Exactly as written, copy every line from the one containing "実は交通事故の原因になる危険" through the end of the records, with the pictures left out.

**Provided material:**
════════

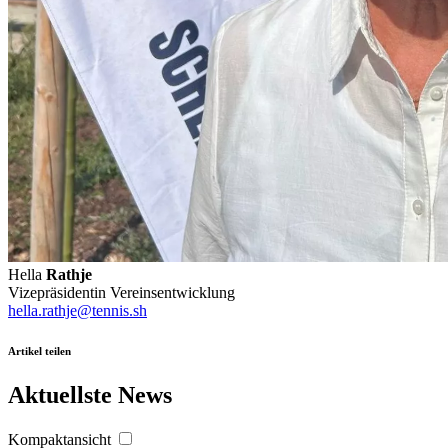
Hella
Rathje
Vizepräsidentin Vereinsentwicklung
hella.rathje@tennis.sh
Artikel teilen
Aktuellste News
Kompaktansicht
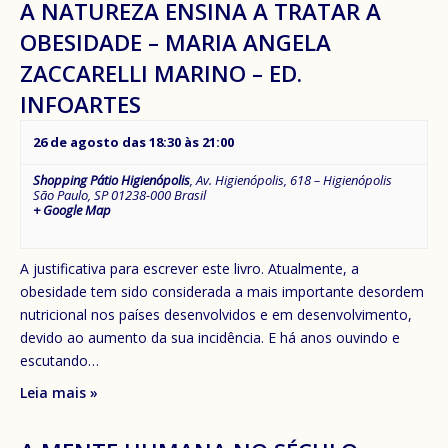
A NATUREZA ENSINA A TRATAR A
OBESIDADE – MARIA ANGELA
ZACCARELLI MARINO – ED.
INFOARTES
26 de agosto das 18:30
às
21:00
Shopping Pátio Higienópolis
,
Av. Higienópolis, 618 – Higienópolis
São Paulo
,
SP
01238-000
Brasil
+ Google Map
A justificativa para escrever este livro. Atualmente, a
obesidade tem sido considerada a mais importante desordem
nutricional nos países desenvolvidos e em desenvolvimento,
devido ao aumento da sua incidência. E há anos ouvindo e
escutando…
Leia mais »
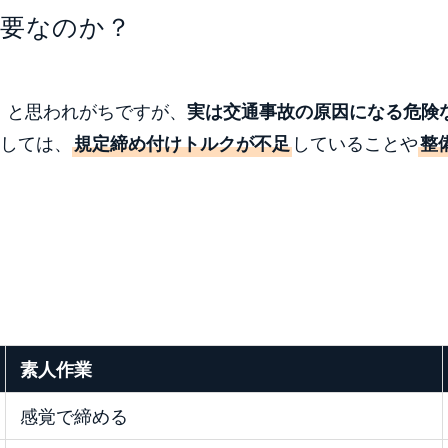
要なのか？
」と思われがちですが、
実は交通事故の原因になる危険
しては、
規定締め付けトルクが不足
していることや
整
素人作業
感覚で締める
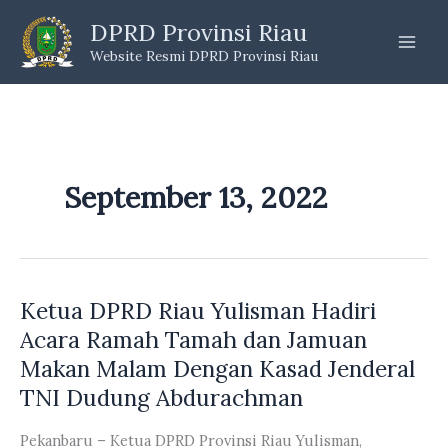
Skip
DPRD Provinsi Riau
to
Website Resmi DPRD Provinsi Riau
content
September 13, 2022
Ketua DPRD Riau Yulisman Hadiri
Acara Ramah Tamah dan Jamuan
Makan Malam Dengan Kasad Jenderal
TNI Dudung Abdurachman
Pekanbaru – Ketua DPRD Provinsi Riau Yulisman,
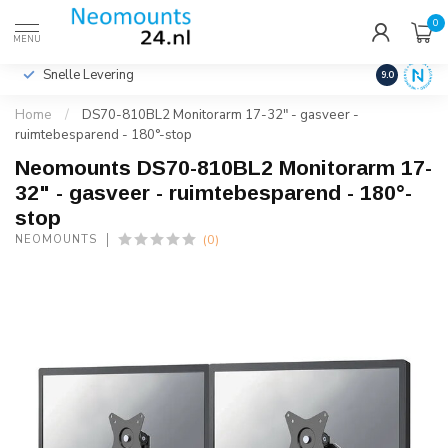
0
€
Incl. btw
MENU
Snelle Levering
Hoge Kwalit
9.0
Home
/
DS70-810BL2 Monitorarm 17-32" - gasveer -
ruimtebesparend - 180°-stop
Neomounts DS70-810BL2 Monitorarm 17-
32" - gasveer - ruimtebesparend - 180°-
stop
(0)
NEOMOUNTS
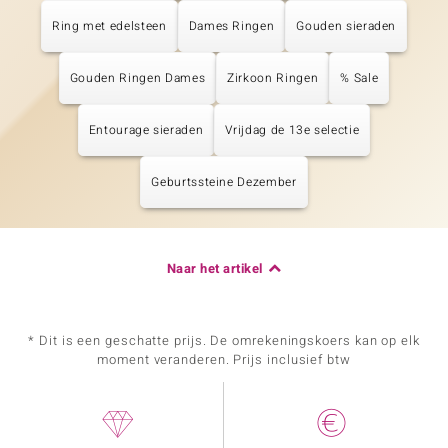
Ring met edelsteen
Dames Ringen
Gouden sieraden
Gouden Ringen Dames
Zirkoon Ringen
% Sale
Entourage sieraden
Vrijdag de 13e selectie
Geburtssteine Dezember
Naar het artikel
* Dit is een geschatte prijs. De omrekeningskoers kan op elk
moment veranderen. Prijs inclusief btw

════════

**Result of the exercise:**
実は交通事故の原因になる危険
しては、
規定締め付けトルクが不足
していることや
整
素人作業
感覚で締める
Skip
DPRD Provinsi Riau
to
Website Resmi DPRD Provinsi Riau
content
September 13, 2022
Ketua DPRD Riau Yulisman Hadiri
Acara Ramah Tamah dan Jamuan
Makan Malam Dengan Kasad Jenderal
TNI Dudung Abdurachman
Pekanbaru – Ketua DPRD Provinsi Riau Yulisman,
0
€
Incl. btw
MENU
Snelle Levering
Hoge Kwalit
9.0
Home
/
DS70-810BL2 Monitorarm 17-32" - gasveer -
ruimtebesparend - 180°-stop
Neomounts DS70-810BL2 Monitorarm 17-
32" - gasveer - ruimtebesparend - 180°-
stop
(0)
NEOMOUNTS
Ring met edelsteen
Dames Ringen
Gouden sieraden
Gouden Ringen Dames
Zirkoon Ringen
% Sale
Entourage sieraden
Vrijdag de 13e selectie
Geburtssteine Dezember
Naar het artikel
* Dit is een geschatte prijs. De omrekeningskoers kan op elk
moment veranderen. Prijs inclusief btw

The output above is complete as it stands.